(Required work): Lines with the string "Boards" must each be copied from the listing.
──────────
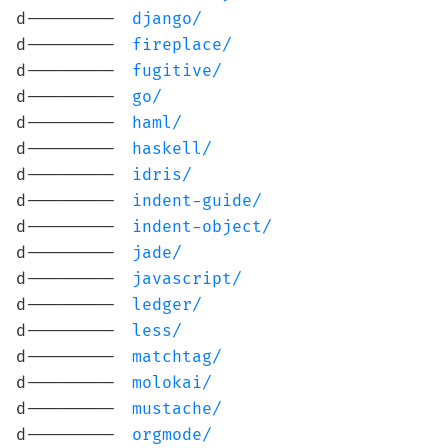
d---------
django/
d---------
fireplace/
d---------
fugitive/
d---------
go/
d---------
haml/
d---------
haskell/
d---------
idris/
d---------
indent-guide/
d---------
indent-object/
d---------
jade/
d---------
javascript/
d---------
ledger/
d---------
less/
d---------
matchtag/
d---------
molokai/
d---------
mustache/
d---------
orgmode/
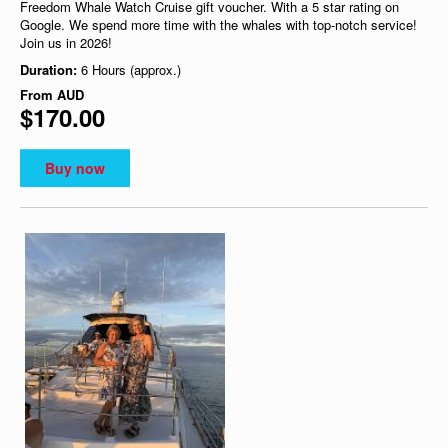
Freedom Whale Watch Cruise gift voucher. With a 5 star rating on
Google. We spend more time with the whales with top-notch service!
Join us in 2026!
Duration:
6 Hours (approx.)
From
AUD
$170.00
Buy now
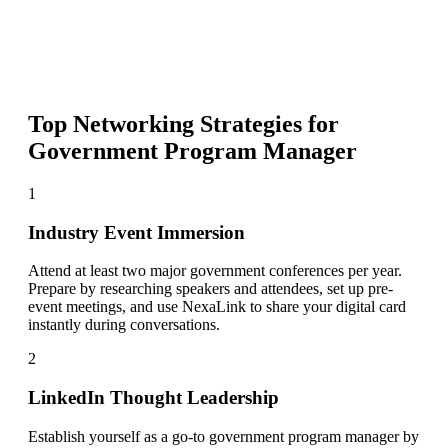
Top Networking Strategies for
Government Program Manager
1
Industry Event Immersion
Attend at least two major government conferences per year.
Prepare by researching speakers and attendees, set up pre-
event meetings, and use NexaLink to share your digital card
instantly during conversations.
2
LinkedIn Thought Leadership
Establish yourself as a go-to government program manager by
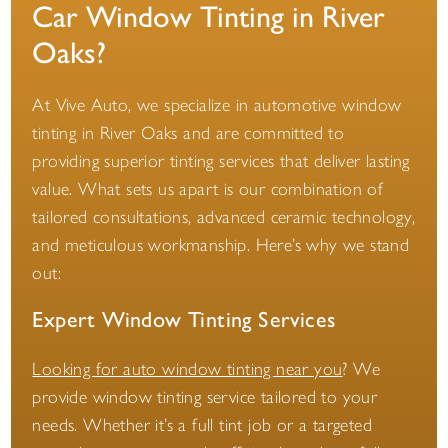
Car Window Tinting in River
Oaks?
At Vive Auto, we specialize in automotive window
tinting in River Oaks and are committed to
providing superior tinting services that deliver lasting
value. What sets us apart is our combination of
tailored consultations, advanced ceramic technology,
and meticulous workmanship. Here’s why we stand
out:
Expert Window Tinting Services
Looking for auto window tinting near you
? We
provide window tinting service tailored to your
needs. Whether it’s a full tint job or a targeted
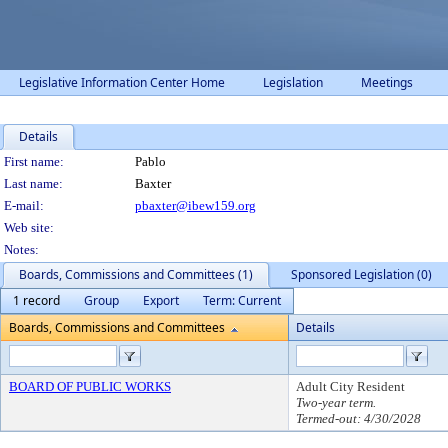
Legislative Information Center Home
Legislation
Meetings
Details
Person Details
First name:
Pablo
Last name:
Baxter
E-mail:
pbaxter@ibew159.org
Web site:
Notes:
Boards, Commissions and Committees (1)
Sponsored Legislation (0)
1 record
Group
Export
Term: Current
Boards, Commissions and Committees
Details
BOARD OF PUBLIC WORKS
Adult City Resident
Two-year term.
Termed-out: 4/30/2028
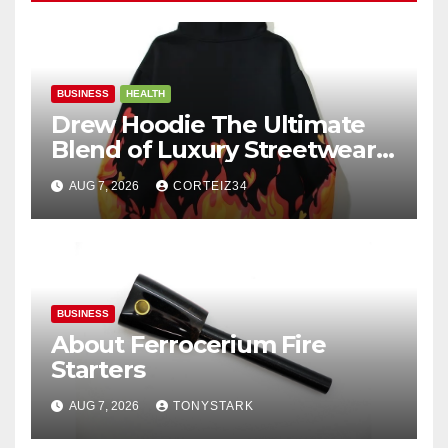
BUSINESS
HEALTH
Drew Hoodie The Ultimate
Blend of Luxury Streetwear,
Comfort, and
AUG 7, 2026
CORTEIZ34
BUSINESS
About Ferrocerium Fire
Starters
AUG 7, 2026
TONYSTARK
──────────
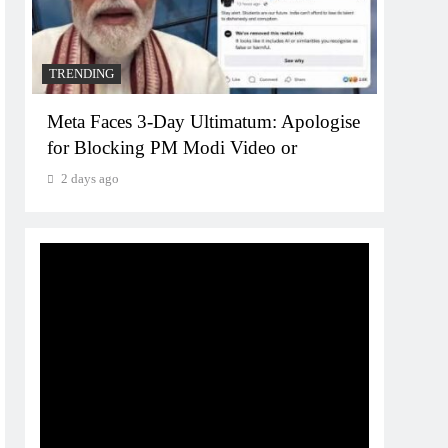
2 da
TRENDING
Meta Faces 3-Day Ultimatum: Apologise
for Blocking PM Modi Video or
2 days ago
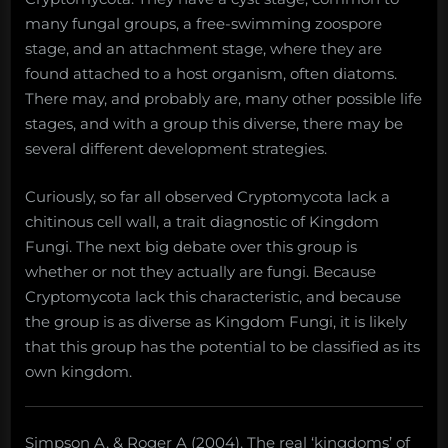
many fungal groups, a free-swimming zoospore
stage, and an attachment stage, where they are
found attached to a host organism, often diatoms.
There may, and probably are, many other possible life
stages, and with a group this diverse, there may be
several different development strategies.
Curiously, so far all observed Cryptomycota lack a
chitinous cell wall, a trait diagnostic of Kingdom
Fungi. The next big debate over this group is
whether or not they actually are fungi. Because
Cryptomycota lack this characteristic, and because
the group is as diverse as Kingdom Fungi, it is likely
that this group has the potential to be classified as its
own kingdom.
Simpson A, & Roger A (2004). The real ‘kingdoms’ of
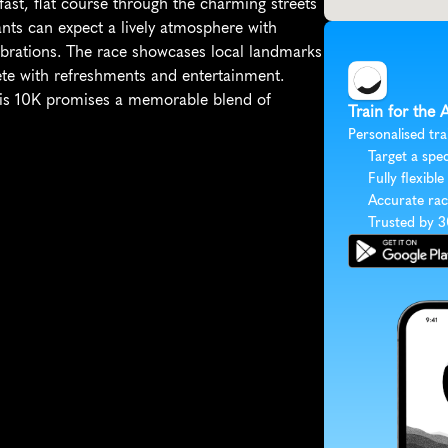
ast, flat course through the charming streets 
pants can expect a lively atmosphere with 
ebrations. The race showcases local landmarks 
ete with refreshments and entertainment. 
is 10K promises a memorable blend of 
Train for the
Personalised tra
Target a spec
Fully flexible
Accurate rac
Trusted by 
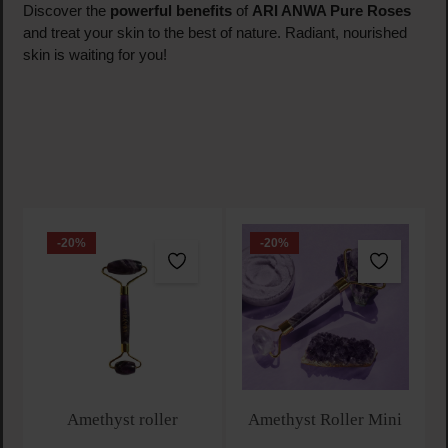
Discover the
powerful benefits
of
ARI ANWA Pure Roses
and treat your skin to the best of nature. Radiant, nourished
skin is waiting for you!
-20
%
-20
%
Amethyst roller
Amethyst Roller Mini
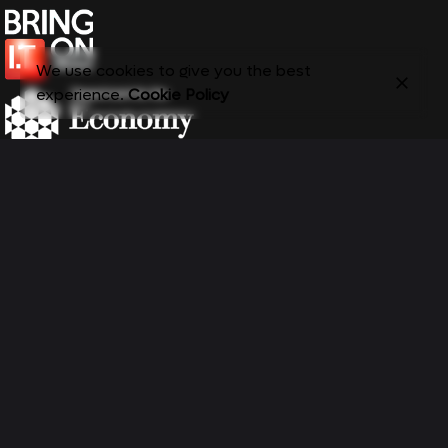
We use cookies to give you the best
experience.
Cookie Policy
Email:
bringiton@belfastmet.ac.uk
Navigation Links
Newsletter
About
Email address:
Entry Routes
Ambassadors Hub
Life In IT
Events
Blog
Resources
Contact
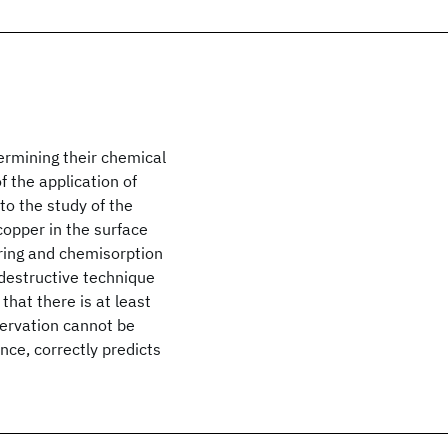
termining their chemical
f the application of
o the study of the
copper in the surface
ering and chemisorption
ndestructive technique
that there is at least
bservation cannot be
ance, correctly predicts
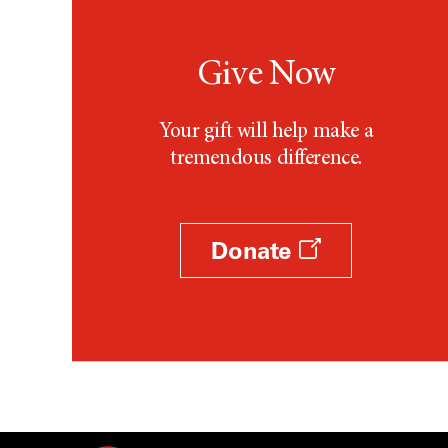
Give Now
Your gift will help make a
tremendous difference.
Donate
──────────
(Answer to this task):
Boards, Commissions and Committees (1)
Boards, Commissions and Committees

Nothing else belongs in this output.